En rigor, Rivera no dijo nada nuevo. Pero reiteró con convencimiento y agresividad todo lo que ha venido proclamando. Atizó sin piedad a Sánchez, pero le mostró a Casado la foto de Rato en el momento de su detención policial. Un golpe en el hígado. Aprovechó ese estado de inmunidad que ofrece la falta de historia, o al menos de un pasado sin las cargas del PP y del PSOE, partidos con un amplio muestrario de éxitos y de fracasos. Ciudadanos, que también registra algunos zigzagueos, era el terreno central del juego político que se ha ido agostando y que ayer su líder quiso revitalizar con un aporte de energía argumental tironeando hacia el centro la opción que dirige. Y pudo hacerlo porque no estaba Abascal, esa ‘tercera derecha’ sentida pero no presente por mor de la Junta Electoral Central.

 Como el debate de ayer era la primera vuelta, veremos si Rivera mantiene hoy el ritmo, no desfallece y lo hace controlando sus expresiones, como ayer intentó con un éxito mayor que el de sus contrincantes. Porque Casado —con el que a veces hizo tándem y otras no tanto— demostró que sabe argumentar pero su partido está donde está por una crisis estructural que le costará años y esfuerzos superar. El debate de ayer del presidente del PP fue mejor que su campaña, pero cuando sacó bandera blanca ante las arremetidas de Rivera (“No soy su adversario”) brotó la debilidad encapsulada de las desventuras de los conservadores.

¿Qué decir del presidente del Gobierno y candidato socialista? Pareció hipotenso, como si continuase la campaña anterior al pandemónium de los debates.
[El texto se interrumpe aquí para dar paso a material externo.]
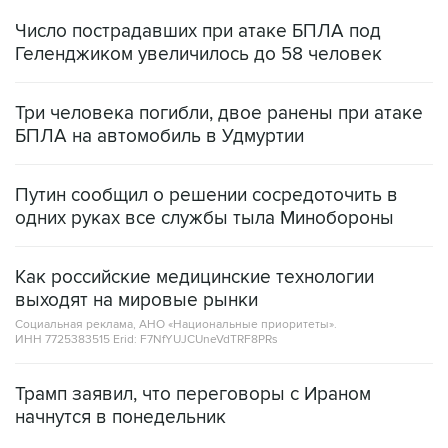
Число пострадавших при атаке БПЛА под
Геленджиком увеличилось до 58 человек
Три человека погибли, двое ранены при атаке
БПЛА на автомобиль в Удмуртии
Путин сообщил о решении сосредоточить в
одних руках все службы тыла Минобороны
Как российские медицинские технологии
выходят на мировые рынки
Социальная реклама, АНО «Национальные приоритеты».
ИНН 7725383515 Erid: F7NfYUJCUneVdTRF8PRs
Трамп заявил, что переговоры с Ираном
начнутся в понедельник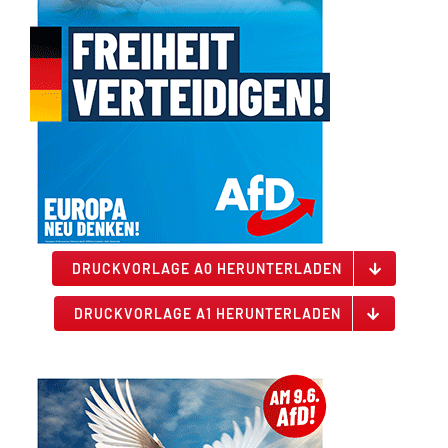
DRUCKVORLAGE A0 HERUNTERLADEN
DRUCKVORLAGE A1 HERUNTERLADEN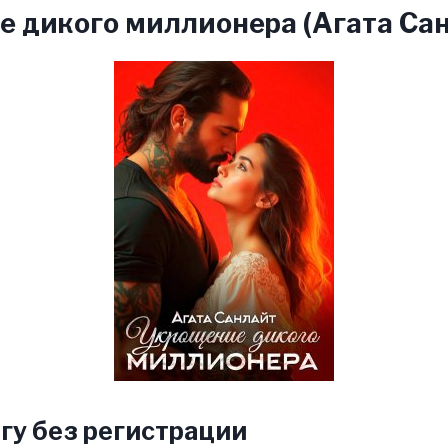
 дикого миллионера (Агата Са
гу без регистрации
A ratos, Pedro Sánchez semejó estar ausente, fuera del partido, aferrado a un guion de gabinete. No se trataba de hacer afirmaciones nuevas ni de sacarse conejos de la chistera, sino de enfatizar sobre lo que ya se conocía, de dotar de emoción, ilusión y credibilidad a esos mensajes tan desvaídos —tan reversibles— con los que Sánchez quiere ganar unas elecciones que requerirían de él algunas respuestas que dejó en el aire. Estuvo el candidato del PSOE, sin sitio y sitiado —a su derecha, Casado, y a su izquierda, Rivera— y, en ocasiones, encorsetado. Reclamaba con cierta angustia un “detector de verdades”. Pero ese era su papel y no lo cumplió.
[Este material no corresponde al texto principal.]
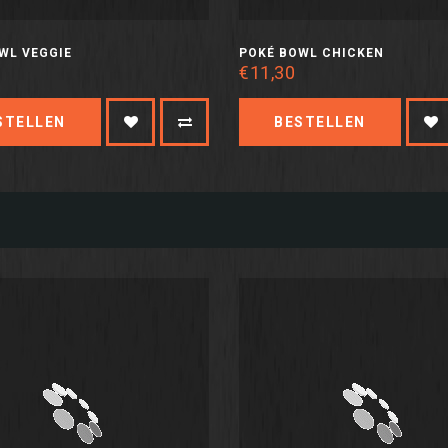
WL VEGGIE
POKÉ BOWL CHICKEN
€11,30
STELLEN
BESTELLEN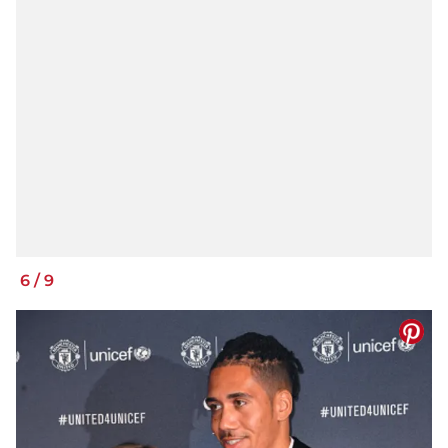
6
/
9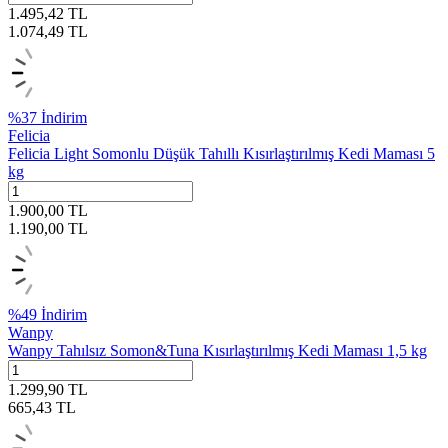
1.495,42
TL
1.074,49
TL
%
37
İndirim
Felicia
Felicia Light Somonlu Düşük Tahıllı Kısırlaştırılmış Kedi Maması 5
kg
1.900,00
TL
1.190,00
TL
%
49
İndirim
Wanpy
Wanpy Tahılsız Somon&Tuna Kısırlaştırılmış Kedi Maması 1,5 kg
1.299,90
TL
665,43
TL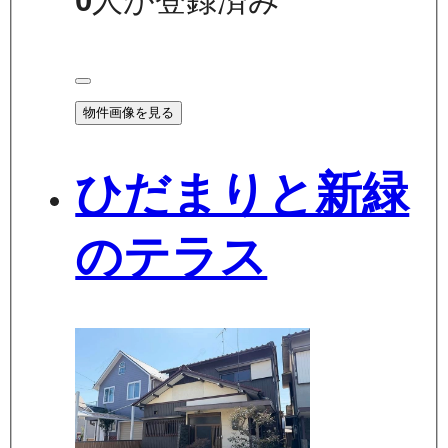
0
人が登録済み
物件画像を見る
ひだまりと新緑
のテラス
Iglesias no solo no le ayudó sino que en los momentos finales —esos olvidados destellos de ‘killer’ del líder morado— le dejó a Sánchez colgado de la brocha a propósito de las “cloacas del Estado”. Salvo en ese episodio, en todo el debate estuvo seráfico el secretario general de Podemos, y también profesoral y rabiosamente constitucionalista, leyendo, incluso, preceptos de la Carta Magna. No se corresponde esa adhesión a la Constitución con su afán constituyente, pero Iglesias no llevó ayer en su zurrón dialéctico demasiadas ideas sino reiteraciones —y admoniciones sobre cómo debía ser y no ser el debate— que le desdibujaron. Esa singularidad, subrayada por su preceptiva indumentaria, permanente salvo para acudir en esmoquin a los premios Goya, le hacía parecer ajeno a la discusión, marginal.

A saber si el debate de ayer —hoy queda otro— movió la aguja electoral a favor de estos o de aquellos. La combinación de imagen y palabra, de gesto y entonación, de énfasis y desmayo, de asentimiento o rechazo, compone un fresco vivísimo y realista del que muchos ciudadanos seguramente sacarán algunas conclusiones. El debate es un fogonazo, una impresión, una sensación. Y a la postre, un ejercicio de ecuanimidad, porque obliga a discernir quién lo abordó mejor, al margen de preferencias ideológicas. Esa es la función de los debates electorales.

Un Nixon que se negó a afeitarse y a maquillarse y que vistió inadecuadamente un traje gris plomizo perdió el primer debate televisivo de la historia con Kennedy. Fue el 26 de septiembre de 1960. Todavía —59 años después— los politólogos y comunicadores no terminan de ponerse de acuerdo sobre las causas de la derrota del republicano: si fue por su aspecto o por su argumento por lo que le venció el demócrata. Al firmante —con toda la buena fe— le pareció que Rivera estuvo en los estándares que miden los éxitos dialécticos porque acompañó la palabra, el gesto y la oportunidad mejor que sus tres compañeros. De todas maneras, que recuerde Rivera que si para Cesar no fueron favorables los idus de marzo, el ‘Quijote’ advierte de que “nunca segundas partes fueron buenas”.